Le 15 janvier, l’inspection du travail du Rhône a rejeté la demande de licenciement d’une quinzaine de représentants du personnel présentée par Robert Bosch Vénissieux (1).
Ce refus s’appuie sur une sévère remise en question des motifs présentés par Bosch pour justifier la fermeture du site fin 2017, et la centaine de licenciements qui en découlait, dans le cadre d’un » plan de sauvegarde de l’emploi » (PSE) signé en octobre 2016.
Selon l’industriel, le site de Vénissieux était « inadapté aux conditions modernes de production » et ne fabriquait plus que des pièces « obsolètes » (des éléments de pompe d’injection de moteurs diesel pour poids lourds), inadaptées à la législation européenne, alors que le groupe dispose de capacités de production suffisante de ces produits à plus bas coût hors d’Europe (Turquie, Brésil, Chine…).
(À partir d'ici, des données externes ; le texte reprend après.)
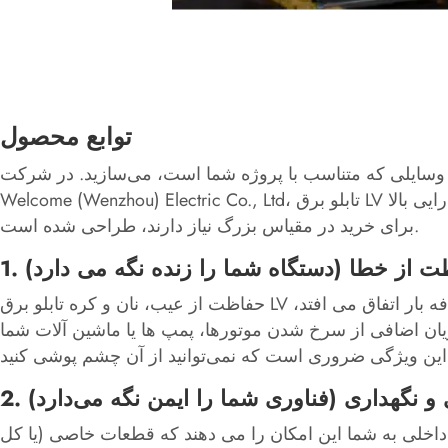
توابع محصول
اب وسایلی که متناسب با پروژه شما است، می‌سازید. در شرکت
Welcome (Wenzhou) Electric Co., Ltd، تابلو برق LV ما برای ارائه این مشاغل اصلی ساخته شده است - برای خریداران صنعتی، تجاری و زیرساختی که به تجهیزات سخت و با کارایی بالا
برای خرید در مقیاس بزرگ نیاز دارند، طراحی شده است.
فظت از خطا (دستگاه شما را زنده نگه می دارد)
حفاظت از عیب، نان و کره تابلو برق LV ما است - و اگر از قطعی و صورت‌حساب تعمیر خسته شده‌اید، این غیرقابل مذاکره است. هنگامی که یک اتصال کوتاه یا اضافه بار اتفاق می افتد،
یان اضافی از سرخ شدن موتورها، پمپ ها یا ماشین آلات شما
ی و نگهداری (فناوری شما را ایمن نگه می‌دارد)
چ داخلی به شما این امکان را می دهند که قطعات خاصی (یا کل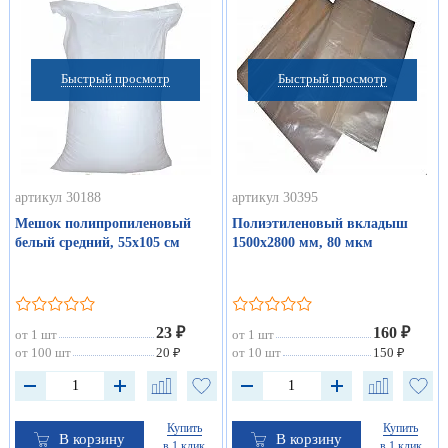
Быстрый просмотр
Быстрый просмотр
артикул 30188
артикул 30395
Мешок полипропиленовый
Полиэтиленовый вкладыш
белый средний, 55х105 см
1500х2800 мм, 80 мкм
23 ₽
160 ₽
от 1 шт
от 1 шт
от 100 шт
20 ₽
от 10 шт
150 ₽
Купить
Купить
В корзину
В корзину
в 1 клик
в 1 клик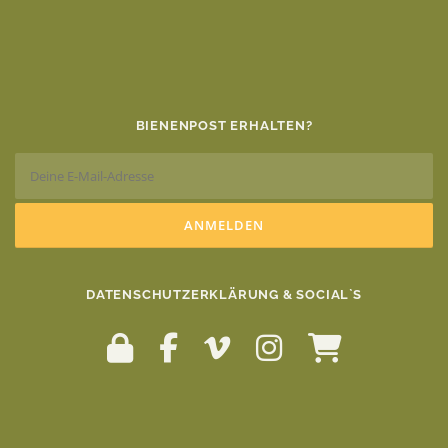
BIENENPOST ERHALTEN?
DATENSCHUTZERKLÄRUNG & SOCIAL`S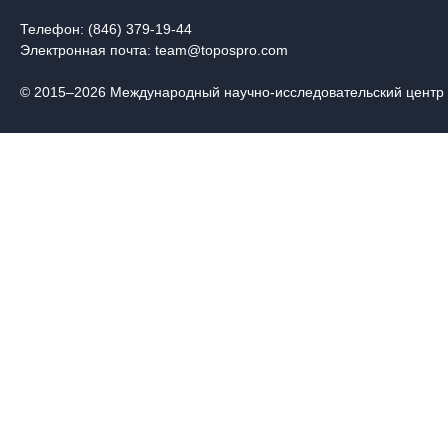
Телефон: (846) 379-19-44
Электронная почта:
team@topospro.com
© 2015–2026 Международный научно-исследовательский центр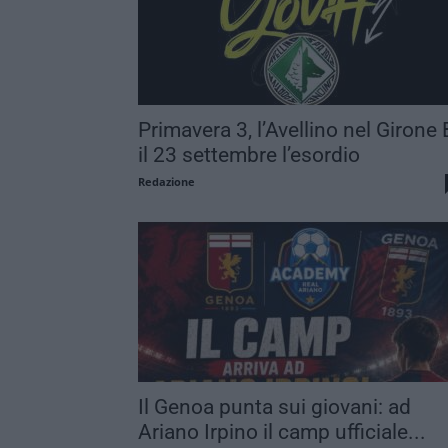
Primavera 3, l’Avellino nel Girone 
il 23 settembre l’esordio
Redazione
Il Genoa punta sui giovani: ad
Ariano Irpino il camp ufficiale...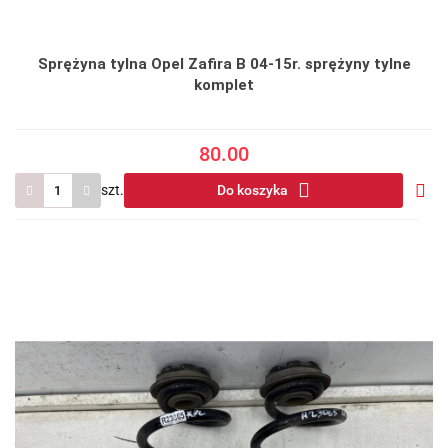
Sprężyna tylna Opel Zafira B 04-15r. sprężyny tylne
komplet
80.00
szt.
Do koszyka
Do
prze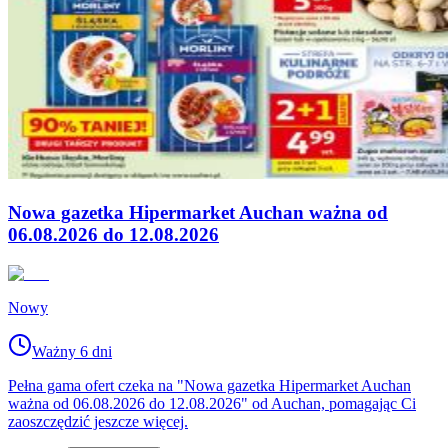
Nowa gazetka Hipermarket Auchan ważna od
06.08.2026 do 12.08.2026
Nowy
Ważny 6 dni
Pełna gama ofert czeka na "Nowa gazetka Hipermarket Auchan
ważna od 06.08.2026 do 12.08.2026" od Auchan, pomagając Ci
zaoszczędzić jeszcze więcej.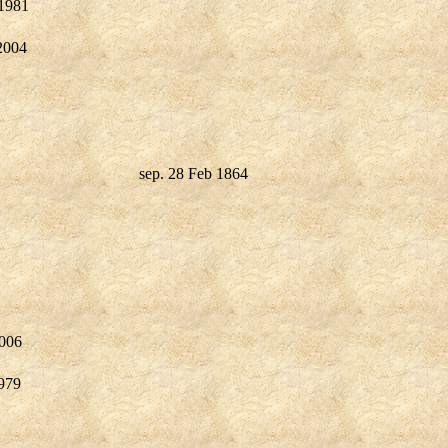
 1981
2004
sep. 28 Feb 1864
2006
1979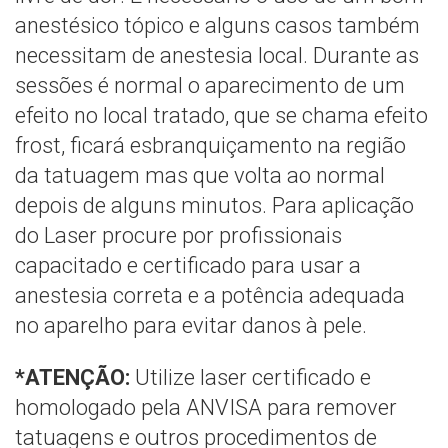
anestésico tópico e alguns casos também
necessitam de anestesia local. Durante as
sessões é normal o aparecimento de um
efeito no local tratado, que se chama efeito
frost, ficará esbranquiçamento na região
da tatuagem mas que volta ao normal
depois de alguns minutos. Para aplicação
do Laser procure por profissionais
capacitado e certificado para usar a
anestesia correta e a potência adequada
no aparelho para evitar danos à pele.
*ATENÇÃO:
Utilize laser certificado e
homologado pela ANVISA para remover
tatuagens e outros procedimentos de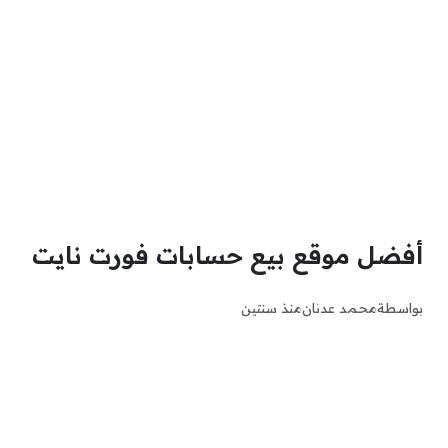
أفضل موقع بيع حسابات فورت نايت
بواسطة
محمد عدنان
منذ سنتين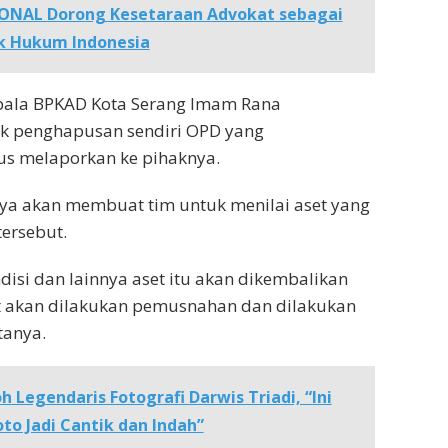
IONAL Dorong Kesetaraan Advokat sebagai
k Hukum Indonesia
epala BPKAD Kota Serang Imam Rana
k penghapusan sendiri OPD yang
us melaporkan ke pihaknya.
ya akan membuat tim untuk menilai aset yang
ersebut.
ndisi dan lainnya aset itu akan dikembalikan
it akan dilakukan pemusnahan dan dilakukan
tanya.
h Legendaris Fotografi Darwis Triadi, “Ini
oto Jadi Cantik dan Indah”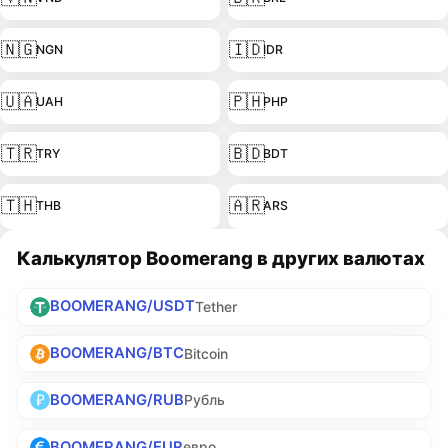
🇳🇬
🇮🇩
NGN
IDR
🇺🇦
🇵🇭
UAH
PHP
🇹🇷
🇧🇩
TRY
BDT
🇹🇭
🇦🇷
THB
ARS
Калькулятор Boomerang в других валютах
BOOMERANG/USDT
Tether
BOOMERANG/BTC
Bitcoin
BOOMERANG/RUB
Рубль
BOOMERANG/EUR
евро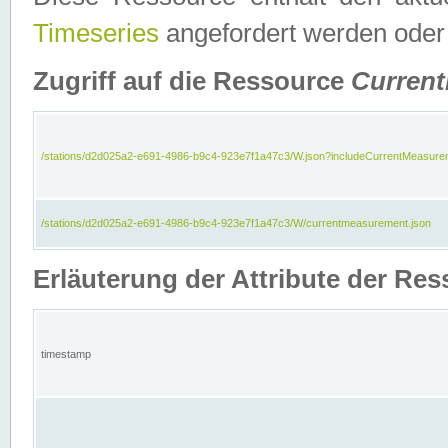
Timeseries
angefordert werden oder
Zugriff auf die Ressource
Curren
/stations/d2d025a2-e691-4986-b9c4-923e7f1a47c3/W.json?includeCurrentMeasure
/stations/d2d025a2-e691-4986-b9c4-923e7f1a47c3/W/currentmeasurement.json
Erläuterung der Attribute der R
timestamp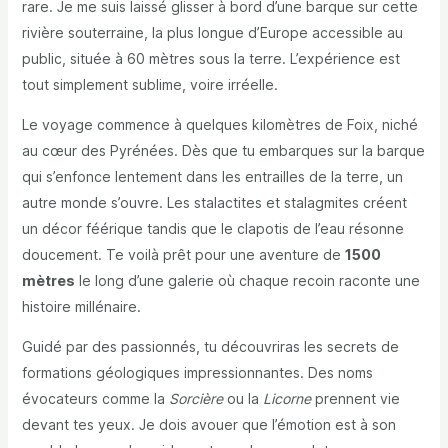
rare. Je me suis laissé glisser à bord d’une barque sur cette
rivière souterraine, la plus longue d’Europe accessible au
public, située à 60 mètres sous la terre. L’expérience est
tout simplement sublime, voire irréelle.
Le voyage commence à quelques kilomètres de Foix, niché
au cœur des Pyrénées. Dès que tu embarques sur la barque
qui s’enfonce lentement dans les entrailles de la terre, un
autre monde s’ouvre. Les stalactites et stalagmites créent
un décor féérique tandis que le clapotis de l’eau résonne
doucement. Te voilà prêt pour une aventure de
1500
mètres
le long d’une galerie où chaque recoin raconte une
histoire millénaire.
Guidé par des passionnés, tu découvriras les secrets de
formations géologiques impressionnantes. Des noms
évocateurs comme la
Sorcière
ou la
Licorne
prennent vie
devant tes yeux. Je dois avouer que l’émotion est à son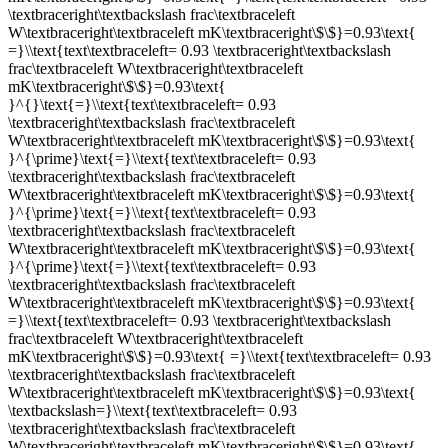
\textbraceright\textbackslash frac\textbraceleft
W\textbraceright\textbraceleft mK\textbraceright\$\$}=0.93\text{
=}\\text{text\textbraceleft= 0.93 \textbraceright\textbackslash
frac\textbraceleft W\textbraceright\textbraceleft
mK\textbraceright\$\$}=0.93\text{
}^{}\text{=}\\text{text\textbraceleft= 0.93
\textbraceright\textbackslash frac\textbraceleft
W\textbraceright\textbraceleft mK\textbraceright\$\$}=0.93\text{
}^{\prime}\text{=}\\text{text\textbraceleft= 0.93
\textbraceright\textbackslash frac\textbraceleft
W\textbraceright\textbraceleft mK\textbraceright\$\$}=0.93\text{
}^{\prime}\text{=}\\text{text\textbraceleft= 0.93
\textbraceright\textbackslash frac\textbraceleft
W\textbraceright\textbraceleft mK\textbraceright\$\$}=0.93\text{
}^{\prime}\text{=}\\text{text\textbraceleft= 0.93
\textbraceright\textbackslash frac\textbraceleft
W\textbraceright\textbraceleft mK\textbraceright\$\$}=0.93\text{
=}\\text{text\textbraceleft= 0.93 \textbraceright\textbackslash
frac\textbraceleft W\textbraceright\textbraceleft
mK\textbraceright\$\$}=0.93\text{ =}\\text{text\textbraceleft= 0.93
\textbraceright\textbackslash frac\textbraceleft
W\textbraceright\textbraceleft mK\textbraceright\$\$}=0.93\text{
\textbackslash=}\\text{text\textbraceleft= 0.93
\textbraceright\textbackslash frac\textbraceleft
W\textbraceright\textbraceleft mK\textbraceright\$\$}=0.93\text{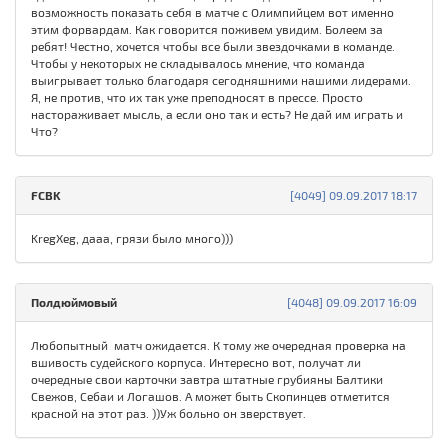
возможность показать себя в матче с Олимпийцем вот именно
этим форвардам. Как говорится поживем увидим. Болеем за
ребят! Честно, хочется чтобы все были звездочками в команде.
Чтобы у некоторых не складывалось мнение, что команда
выигрывает только благодаря сегодняшними нашими лидерами.
Я, не против, что их так уже преподносят в прессе. Просто
настораживает мысль, а если оно так и есть? Не дай им играть и
Что?
FCBK
[4049] 09.09.2017 18:17
KregXeg, дааа, грязи было много)))
Полдюймовый
[4048] 09.09.2017 16:09
Любопытный матч ожидается. К тому же очередная проверка на
вшивость судейского корпуса. Интересно вот, получат ли
очередные свои карточки завтра штатные грубияны Балтики
Свежов, Себаи и Логашов. А может быть Скопинцев отметится
красной на этот раз. ))Уж больно он зверствует.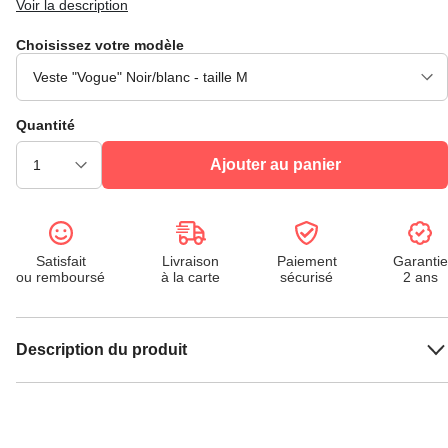
Voir la description
Choisissez votre modèle
Quantité
Ajouter au panier
Satisfait
Livraison
Paiement
Garantie
ou remboursé
à la carte
sécurisé
2 ans
Description du produit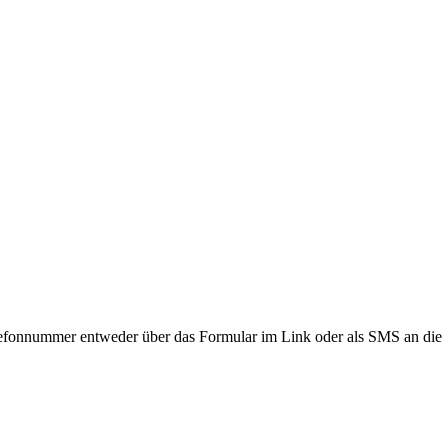
lefonnummer entweder über das Formular im Link oder als SMS an die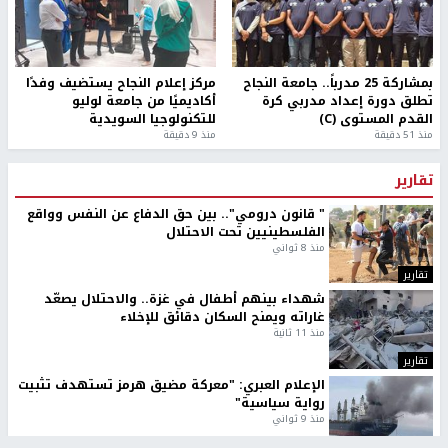
بمشاركة 25 مدرباً.. جامعة النجاح
مركز إعلام النجاح يستضيف وفدًا
تطلق دورة إعداد مدربي كرة
أكاديميًا من جامعة لوليو
القدم المستوى (C)
للتكنولوجيا السويدية
منذ 51 دقيقة
منذ 9 دقيقة
تقارير
" قانون درومي".. بين حق الدفاع عن النفس وواقع
الفلسطينيين تحت الاحتلال
منذ 8 ثواني
تقارير
شهداء بينهم أطفال في غزة.. والاحتلال يصعّد
غاراته ويمنح السكان دقائق للإخلاء
منذ 11 ثانية
تقارير
الإعلام العبري: "معركة مضيق هرمز تستهدف تثبيت
رواية سياسية"
منذ 9 ثواني
تقارير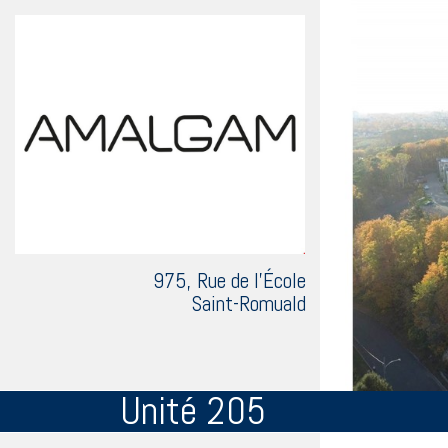
975, Rue de l'École
Saint-Romuald
Unité 205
Bosch invoque également la baisse du chiffre d’affaire du site en 2015 et 2016.
Pour la Direccte (2), ces arguments ne tiennent pas. Elle estime d’abord que l’entreprise avait largement la possibilité et le temps d’adapter l’usine et ses ouvriers aux évolutions réglementaires et aux mutations technologiques, mais ne l’a pas fait. D’autant que la crise des moteurs diesel ne concerne pas les poids lourds.
Ensuite, l’inspection du travail conteste la réalité des difficultés économiques mises en avant par l’équipementier. Elle relève même que le résultat net de la division diesel pour poids lourds du groupe allemand est florissante. « Bosch a manifestement cru pouvoir s’appuyer sur la loi El Khomri, qui permet à un groupe en bonne santé de licencier dans une filiale en difficulté, sans tenir compte du reste de l’entreprise, analyse Serge Truscello, responsable PCF de Vénissieux et salarié de Bosch en pré-retraite. Une situation facile à fabriquer en jouant sur les flux financiers ou en laissant volontairement se dégrader une situation pendant deux ans, sans réaliser d’investissements par exemple ».
« C’est exactement ce qu’il s’est passé à Vénissieux et c’est ce qui va se passer dans bien d’autres boites, maintenant que la loi El Khomri est passée, explique Kamal Ahamada, délégué CGT et membre du CE. Sauf que le PSE de Bosch a été lancé avant l’entrée en vigueur de cette loi le 1er décembre 2016 : il doit donc obéir au dispositions précédentes du Code du travail ». La conclusion de l’administration est d’ailleurs claire : « le motif économique ne peut donc être considéré comme suffisamment établi ».
Enfin, l’inspection du travail juge que « l’employeur n’a pas rempli son obligation de recherche de reclassement (des représentants du personnel NDLR) avec suffisamment de sérieux et de loyauté », alors qu’elle était en mesure de leur proposer des postes correspondant à leurs qualifications.
La direction de Bosch a jusqu’au 15 mars pour faire appel de cette décision auprès du ministère du travail.
(1) Le licenciement d’un représentant du personnel (DP, élu au CE ou au CHSCT) doit faire l’objet d’une demande d’autorisation auprès de l’inspection du travail. Les autres salariés doivent contester – a posteriori – leur licenciement devant le tribunal des Prud’hommes.
(2) Direction régionale des entreprises, de la concurrence, de la consommation, du travail et de l’emploi.